Apr. 17th, 2013

[identity profile] amethysting.livejournal.com


Bjork consistently pulls off a kind of artful creepiness.  Case in point: Homogenic's album art and the music video for its opening track, "Hunter".  When I was trying to come up with associations between creepy and music, a bald, writhing Bjork immediately came to mind.

I remember seeing the video for "Hunter" for the first time.  I was with Erin.  I think we were just about to leave her house because, in my memory, we are standing in the living room.  The TV was on.  A commercial was replaced by silence, a white screen, a sound like feet pattering, and then--faintly, gradually coming into focus, the image of a blinking, hairless Bjork.  She looked like a newborn; like something alien; something decidedly unsettling.  Erin and I stood, open-mouthed, transfixed.  The Bjork in the video spoke about being a hunter; she moved as if resisting something.  That something is blue, digitized fur that emerges and is shaken off again and again--before it engulfs Bjork's face completely.  For a strange moment, she is both hunter and hunted.

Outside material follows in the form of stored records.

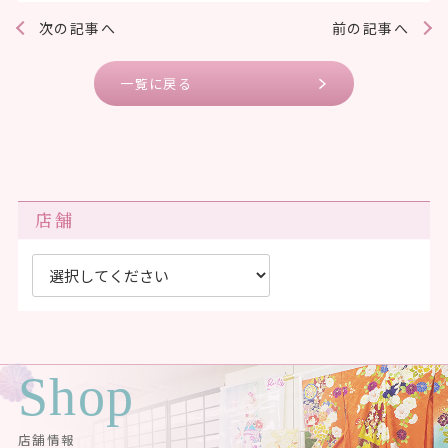
次の記事へ
前の記事へ
一覧に戻る
店舗
Shop
店舗情報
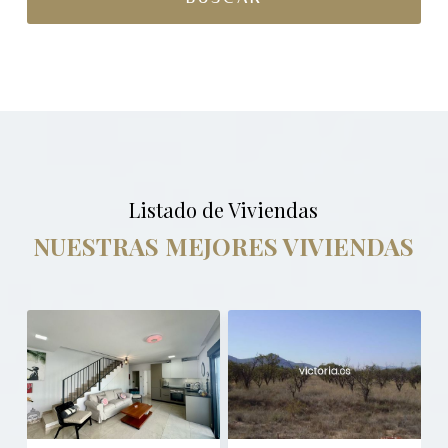
Listado de Viviendas
NUESTRAS MEJORES VIVIENDAS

And, while the video contributes greatly to my impression of "Hunter", the song itself is arguably also very creepy.  Bjork's voice sounds muffled at times.  Her delivery of "I'm the hunter/I'm going hunting" is chilling, especially in its uncertainty.  In layering sounds--violin, cello, snare drum, soaring background vocals, a Parisian-sounding accordion--Bjork has managed to create something that is positively eerie.
[identity profile] cabaretlights.livejournal.com

The Childcatcher
Patrick Wolf

: Once upon a time -- before everyone knew who Patrick Wolf was -- I used to love putting this song on in the car on road trips. I'd wait until a lull in the conversation, then whip this out. "You'll love this!" I'd be holding back an evil grin as I turned up the volume. "Oh, and you really have to listen to the lyrics..."

Heh heh heh.

This song is the creepiest in my library, and I love it. I adore how haunting the sounds are (the howls partway through, the organ-grinder/fairy-tale interludes), the revolting lyrics referencing a pedophile pursuing & capturing his prey. There is nothing creepier than that line spoken from the perspective of the Childcatcher: "I think you even enjoyed it / Think I even saw you come." God. Legitimately, genuinely, horrifying.

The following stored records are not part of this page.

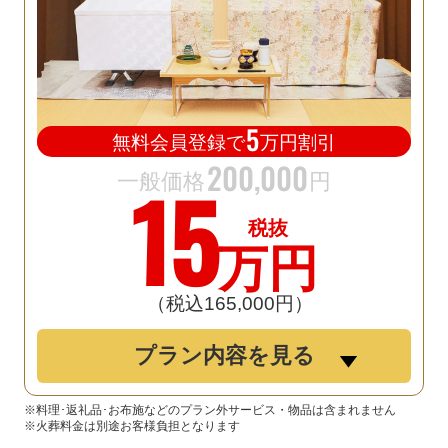
5
無料会員登録で
万円割引
200
,
000
15
一般価格
円
税抜
万円
（税込165
,
000円）
プラン内容を見る
※料理･返礼品･お布施などのプラン外サービス・物品は含まれません
※火葬料金は別途お客様負担となります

Now now. In reality, I don't, in any respect, condone pedophilia or murder or anything that happens without consent. But, especially when I was younger, I was always seeking out the provocative -- consciously or no. I wanted the weirdest shit available. Seriously creepy was my bread and butter, and I took giddy pleasure in exposing people to what I liked, then watching them recoil. Now, I'm notoriously hard to shock -- but still looking for the weird, disturbed, and creepy at every possible media opportunity. There is a certain beauty in the seriously creepy -- be it in artful gore, horrifying sounds, or a deeply unsettling turn of phrase -- and it does something powerful to me.

And I love that that's possible. I love that something as disturbing as the story outlined and wailed in "The Childcatcher" can on some level, in some way, coupled with background beats and melodies, be aesthetically pleasing. As creepy and awful as this would be in real life -- here, fictionalized, it is a lesson, a parable, a mirror held up to society as art always holds up mirrors. A space for introduction; understanding; coming to terms; dealing (especially if, as I read somewhere, this is Patrick Wolf's way of dealing with his own past).

Seriously creepy in real life is one thing. Seriously creepy in music, in art -- another, entirely (assuming you spend three seconds separating the two).

I love how much is possible in art.

[and i also love that patrick wolf cheerfully sings in the major key an album or so later. oh contrast. i am large, i contain multitudes. and don't we all!]